_EXERCISE GOAL:_ Copy out nothing but the line containing "бү­гінгі күннің ең" and the lines that follow it to the end of the entries, exactly as they stand.

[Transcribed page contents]
● ● ● ● ● ● ●
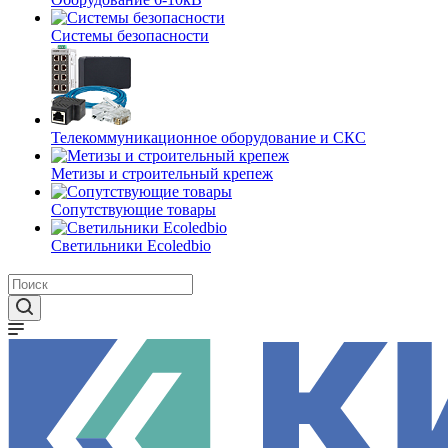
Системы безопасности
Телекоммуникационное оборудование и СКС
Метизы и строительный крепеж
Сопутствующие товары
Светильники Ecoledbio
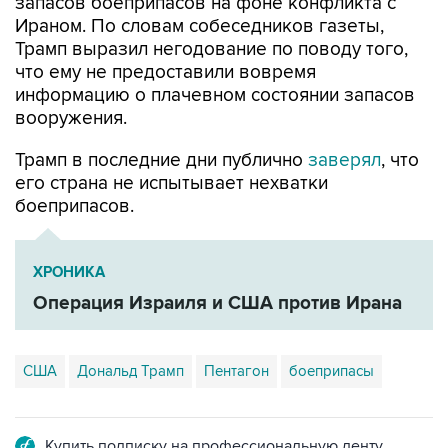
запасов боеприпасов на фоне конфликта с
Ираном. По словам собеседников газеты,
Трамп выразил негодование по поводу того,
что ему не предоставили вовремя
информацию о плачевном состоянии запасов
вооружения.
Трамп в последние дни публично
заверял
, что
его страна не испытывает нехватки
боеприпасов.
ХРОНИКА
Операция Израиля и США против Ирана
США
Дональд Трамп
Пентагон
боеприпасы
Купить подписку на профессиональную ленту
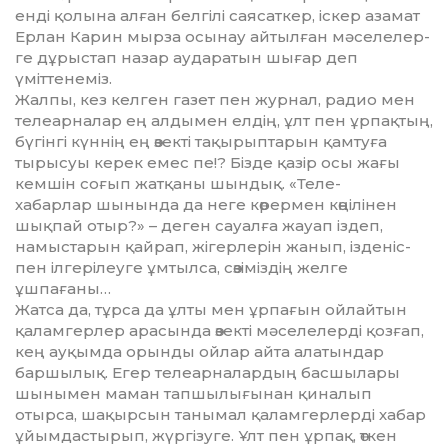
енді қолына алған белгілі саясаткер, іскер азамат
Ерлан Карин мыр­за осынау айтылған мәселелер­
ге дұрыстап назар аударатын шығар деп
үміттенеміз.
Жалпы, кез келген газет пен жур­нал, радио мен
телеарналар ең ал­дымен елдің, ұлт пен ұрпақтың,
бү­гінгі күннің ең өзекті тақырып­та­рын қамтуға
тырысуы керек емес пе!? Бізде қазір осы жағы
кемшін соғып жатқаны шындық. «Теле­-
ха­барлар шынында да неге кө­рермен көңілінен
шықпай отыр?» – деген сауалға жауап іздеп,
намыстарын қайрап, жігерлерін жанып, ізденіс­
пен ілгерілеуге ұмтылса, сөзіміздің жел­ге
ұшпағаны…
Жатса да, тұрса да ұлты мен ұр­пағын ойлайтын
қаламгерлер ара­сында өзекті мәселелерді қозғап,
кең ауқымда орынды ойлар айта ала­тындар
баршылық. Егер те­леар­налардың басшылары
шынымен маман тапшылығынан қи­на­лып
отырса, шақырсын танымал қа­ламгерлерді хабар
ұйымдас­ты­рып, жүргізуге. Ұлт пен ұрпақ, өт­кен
● ● ● ● ● ● ●
_EXERCISE OUTPUT:_
бү­гінгі күннің ең өзекті тақырып­та­рын қамтуға
тырысуы керек емес пе!? Бізде қазір осы жағы
кемшін соғып жатқаны шындық. «Теле­-
ха­барлар шынында да неге кө­рермен көңілінен
шықпай отыр?» – деген сауалға жауап іздеп,
намыстарын қайрап, жігерлерін жанып, ізденіс­
пен ілгерілеуге ұмтылса, сөзіміздің жел­ге
ұшпағаны…
Жатса да, тұрса да ұлты мен ұр­пағын ойлайтын
қаламгерлер ара­сында өзекті мәселелерді қозғап,
кең ауқымда орынды ойлар айта ала­тындар
баршылық. Егер те­леар­налардың басшылары
шынымен маман тапшылығынан қи­на­лып
отырса, шақырсын танымал қа­ламгерлерді хабар
ұйымдас­ты­рып, жүргізуге. Ұлт пен ұрпақ, өт­кен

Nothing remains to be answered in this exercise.